Get Pangolin scores for the given variant.

  • variant (required) a variant in the format "chrom-pos-ref-alt"
  • hg (required) can be 37 or 38
  • distance (optional) distance parameter of SpliceAI model (default: 50)
  • mask (optional) can be 0 which means raw scores or 1 which means masked scores (default: 0). Splicing changes corresponding to strengthening annotated splice sites and weakening unannotated splice sites are typically much less pathogenic than weakening annotated splice sites and strengthening unannotated splice sites. When this parameter is = 1 (masked), the delta scores of such splicing changes are set to 0. SpliceAI developers recommend using raw (0) for alternative splicing analysis and masked (1) for variant interpretation.

Local Install

The steps below describe how to install the API server on your local infrastructure. The details will vary depending on your OS, etc. If you run into issues, please submit them to the issue tracker.

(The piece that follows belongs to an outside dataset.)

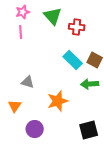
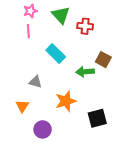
cyan rectangle: (73, 60) -> (56, 53), moved
green arrow: (90, 84) -> (85, 72), moved
black square: (89, 130) -> (97, 118), moved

  1. Install pytorch as described in the Pangolin installation docs
  2. Install the modified versions of SpliceAI and Pangolin from https://github.com/bw2/SpliceAI and https://github.com/bw2/Pangolin
  3. Install and start a redis server. It's used to cache previously computed API server responses so that they don't have to be computed again.
  4. Download reference fasta files: hg19.fa and hg38.fa
  5. Generate annotation files using the steps in the annotations README.
  6. Start the API server on localhost port 8080. To modify server options, edit the start_local_server.sh script:
$ git clone git@github.com:broadinstitute/SpliceAI-lookup.git  # clone this repo  
$ cd SpliceAI-lookup  
$ python3 -m pip install -r requirements.txt  # install python dependencies  
$ ./start_local_server.sh  

The server uses ~1.5 Gb RAM per server thread.


For Developers

The spliceailookup.broadinstitute.org front-end is contained within index.html. It uses ES6 javascript with Semantic UI and jQuery. Also, it uses a custom version of igv.js that includes new track types for visualizing the SpliceAI & Pangolin scores. The original server-side code is in server.py and uses the Flask library. It is designed to run on a plain Linux or MacOS machine. The new server-side code is in the google_cloud_run_services/ subdirectory and includes Dockerfiles and scripts for deploying SpliceAI and Pangolin API services to Google Cloud Run.